Machine Learning in Practice

8 min readJan 23, 2020

Good managers are empathetic to their employees, and good managers of machine learning projects understand the perspective of data scientists. Bridging the divide between technical and non-technical team members is an ongoing challenge in business, in part because the language each speaks can be so different. This article will summarize a number of important themes heard from data scientists[1] about the common misconceptions they felt executives have about machine learning.

Not Every Business Process Is Right for AI

With the rise of machine learning, it is common for organizations to think of any problem as a nail to hit with a machine learning hammer. In some cases, managers get over-eager to apply machine learning when simpler techniques may work just as well if not better.

To find the right fit for AI and ML, focus on solutions to business processes that are:

Labor Intensive. They require a lot of people to do simple, repetitive work.

Well Defined. AI does well with games like chess and Go, which have well-defined rules that confine player activity. Well-defined environments are AI’s sweet spot. Processes that require abstraction and high levels of reasoning are more challenging. An AI judge of criminal law, for instance, would need to not only know all the legal precedents, but make decisions in many legal gray areas in which highly intelligent humans passionately disagree. Training such a system and measuring its success would be a highly subjective process with no universally acceptable definition of human-level accuracy.

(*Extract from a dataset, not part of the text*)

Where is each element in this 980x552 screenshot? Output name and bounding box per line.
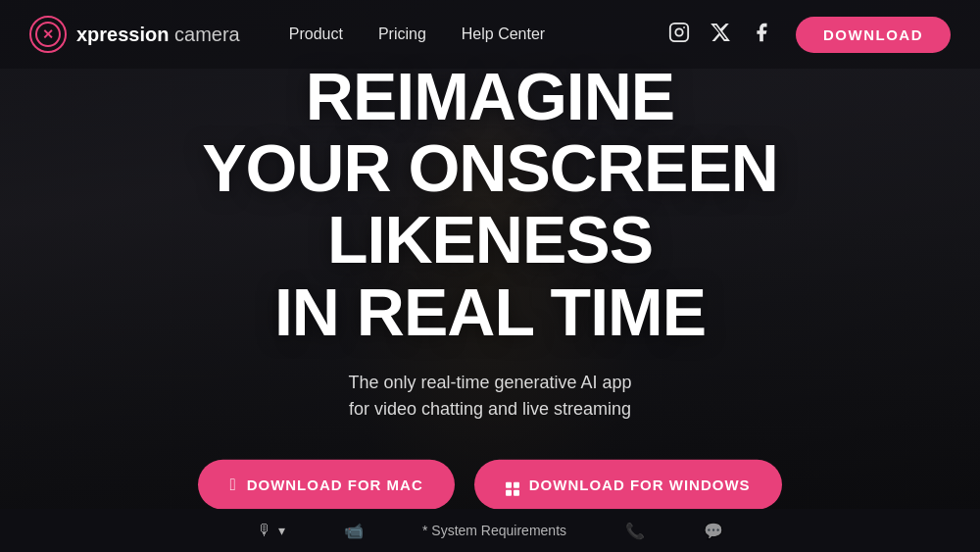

(Relatively) Relaxed. Getting a prediction accuracy of 80 or even 90 percent is often feasible. Getting to 99 percent, or 99.9 percent is very hard. You want a situation where 85/90 percent is good enough.

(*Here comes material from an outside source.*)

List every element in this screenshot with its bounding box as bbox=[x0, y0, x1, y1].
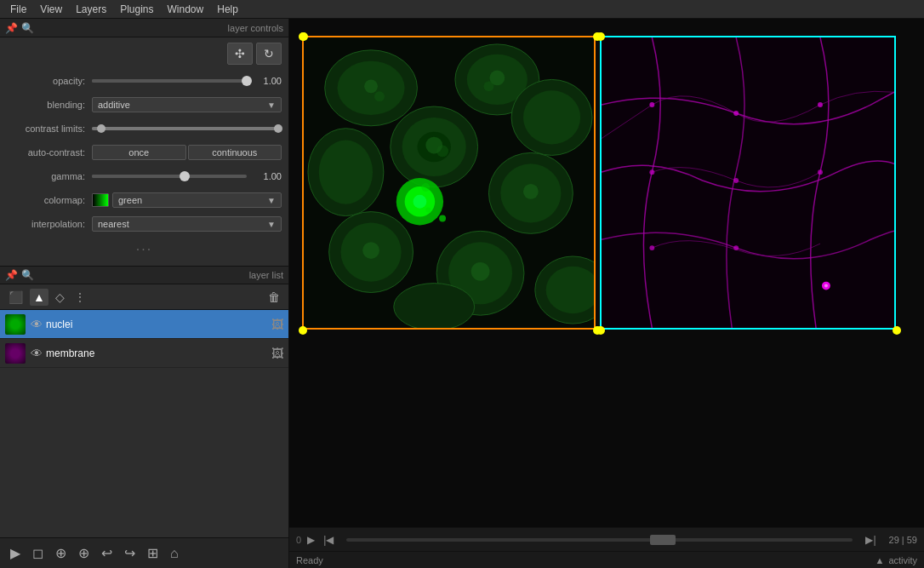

If you can accomplish your goal by building a simple set of rules, do so. It’s not wise to use machine learning simply for the sake of feeling like — or telling your boss — that you’re doing it. Chasing the latest trends and buzz can unnecessarily overcomplicate a process when a simple linear model would’ve sufficed.

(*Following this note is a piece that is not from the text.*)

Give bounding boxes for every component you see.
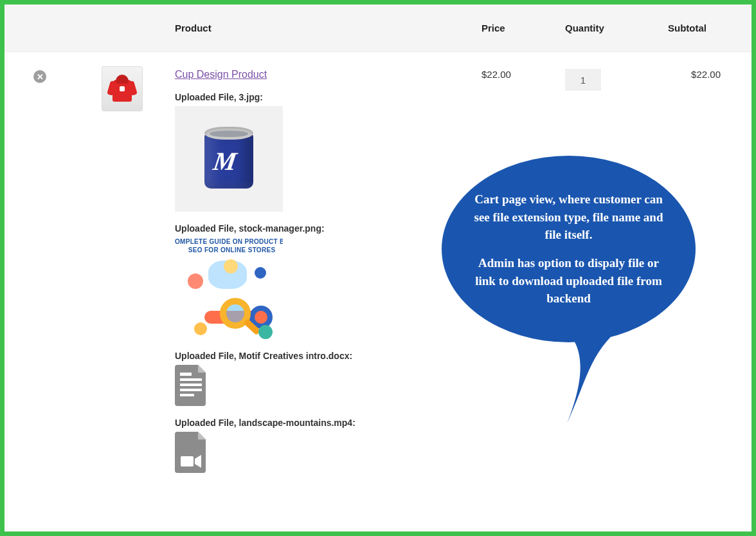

Say your current problem is to predict aircraft engine failure. If you know that current voltage or speed above a certain threshold should raise a warning, you can just build a traditional program. Understanding that something is failing is relatively simple. But understanding why it’s failing can be more complicated and something that even engineering experts may not fully understand. In this case you might need machine learning: you collect all of the operational data for the engines and then have data scientists use ML algorithms to try to find the patterns in data.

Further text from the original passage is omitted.